For months now, we’ve been treated to variations of assertions that “a time of crisis is a great opportunity.” First it was Rahm Emmanuel, then the President and now Secretary of State Hillary Clinton.  The endless repetition of the phrase is making it the first catch phrase of the new administration, taking its place among the ranks of Presidential sound bites such as “I did not have sex with that woman” and “Read My Lips, no new taxes,’ with just about as much benefit to the country.  

It is clear that the administration has emphasized the notion that we are in a crisis, or even a catastrophe “from which we may not recover” simply to justify extraordinary government intervention.  It is clear that creating and sustaining an atmosphere of crisis is the administration’s strategy for action, its way of achieving the rapid enactment of legislation to yank this country away from free market capitalism and freedom and toward socialism.

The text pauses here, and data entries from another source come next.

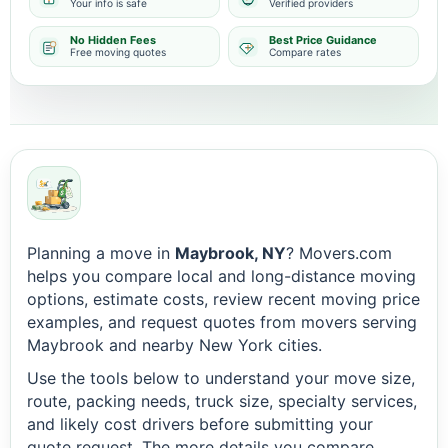
Your info is safe
Verified providers
No Hidden Fees
Best Price Guidance
Free moving quotes
Compare rates
Planning a move in
Maybrook, NY
? Movers.com
helps you compare local and long-distance moving
options, estimate costs, review recent moving price
examples, and request quotes from movers serving
Maybrook and nearby New York cities.
Use the tools below to understand your move size,
route, packing needs, truck size, specialty services,
and likely cost drivers before submitting your
quote request. The more details you compare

It is also clear that the ‘change’ that the administration promised in the campaign is being morphed into a more substantial transformation of government than most Americans initially assumed.  Now even Whoopi Goldberg is coming to an understanding that Obama might be doing more than she bargained for, based on her words on “The View” last week.

So there are two main points:  

1) Don’t buy into the idea. Things have been worse in our history, and in all but one case, known as the Great Depression, it was private sector action that restored the economy to health.  The fact that it’s called the Great Depression should be a clue that we don’t want to go there again–so we need to alter course now before it’s too late.  

2) Challenge the idea. If a tornado or flood  is destroying your house, you don’t spend time during the storm thinking about redesigning the house.  After the storm has passed, there may be time to rethink things–but not during the crisis!  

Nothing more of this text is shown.